** Opening Source data block **

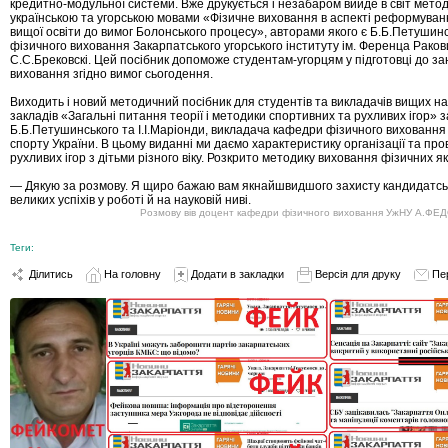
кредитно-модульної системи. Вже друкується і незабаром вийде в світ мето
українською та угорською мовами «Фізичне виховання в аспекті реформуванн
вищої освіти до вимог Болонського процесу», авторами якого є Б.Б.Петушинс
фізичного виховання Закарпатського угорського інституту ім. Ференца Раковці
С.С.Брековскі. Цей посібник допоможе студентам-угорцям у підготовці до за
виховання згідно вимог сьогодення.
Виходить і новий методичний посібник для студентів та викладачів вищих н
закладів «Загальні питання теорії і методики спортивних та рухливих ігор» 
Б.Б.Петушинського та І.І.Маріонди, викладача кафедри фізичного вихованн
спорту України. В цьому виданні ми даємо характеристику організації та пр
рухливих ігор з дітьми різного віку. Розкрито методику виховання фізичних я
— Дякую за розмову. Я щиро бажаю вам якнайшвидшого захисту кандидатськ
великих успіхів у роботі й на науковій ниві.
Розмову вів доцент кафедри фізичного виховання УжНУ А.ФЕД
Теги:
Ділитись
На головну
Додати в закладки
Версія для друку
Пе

** Closing Source data block **

* _Task requirements_: Lines that contain the string "ігор" should be copied from the material above.

* _Answer area_:
закладів «Загальні питання теорії і методики спортивних та рухливих ігор» 
рухливих ігор з дітьми різного віку. Розкрито методику виховання фізичних я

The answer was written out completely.